__Work to complete__.
Restate exactly, and only, the lines spanning from the one with "REDACCIÓN CHUBUT" to the end of the records below.

Page images and extracted text:
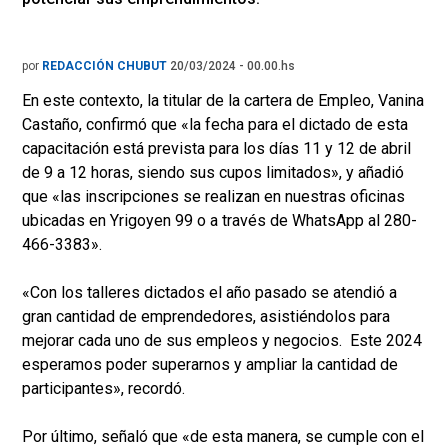
por
REDACCIÓN CHUBUT
20/03/2024 - 00.00.hs
En este contexto, la titular de la cartera de Empleo, Vanina
Castaño, confirmó que «la fecha para el dictado de esta
capacitación está prevista para los días 11 y 12 de abril
de 9 a 12 horas, siendo sus cupos limitados», y añadió
que «las inscripciones se realizan en nuestras oficinas
ubicadas en Yrigoyen 99 o a través de WhatsApp al 280-
466-3383».
«Con los talleres dictados el año pasado se atendió a
gran cantidad de emprendedores, asistiéndolos para
mejorar cada uno de sus empleos y negocios. Este 2024
esperamos poder superarnos y ampliar la cantidad de
participantes», recordó.
Por último, señaló que «de esta manera, se cumple con el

__Problem solution__.
REDACCIÓN CHUBUT
20/03/2024 - 00.00.hs
En este contexto, la titular de la cartera de Empleo, Vanina
Castaño, confirmó que «la fecha para el dictado de esta
capacitación está prevista para los días 11 y 12 de abril
de 9 a 12 horas, siendo sus cupos limitados», y añadió
que «las inscripciones se realizan en nuestras oficinas
ubicadas en Yrigoyen 99 o a través de WhatsApp al 280-
466-3383».
«Con los talleres dictados el año pasado se atendió a
gran cantidad de emprendedores, asistiéndolos para
mejorar cada uno de sus empleos y negocios. Este 2024
esperamos poder superarnos y ampliar la cantidad de
participantes», recordó.
Por último, señaló que «de esta manera, se cumple con el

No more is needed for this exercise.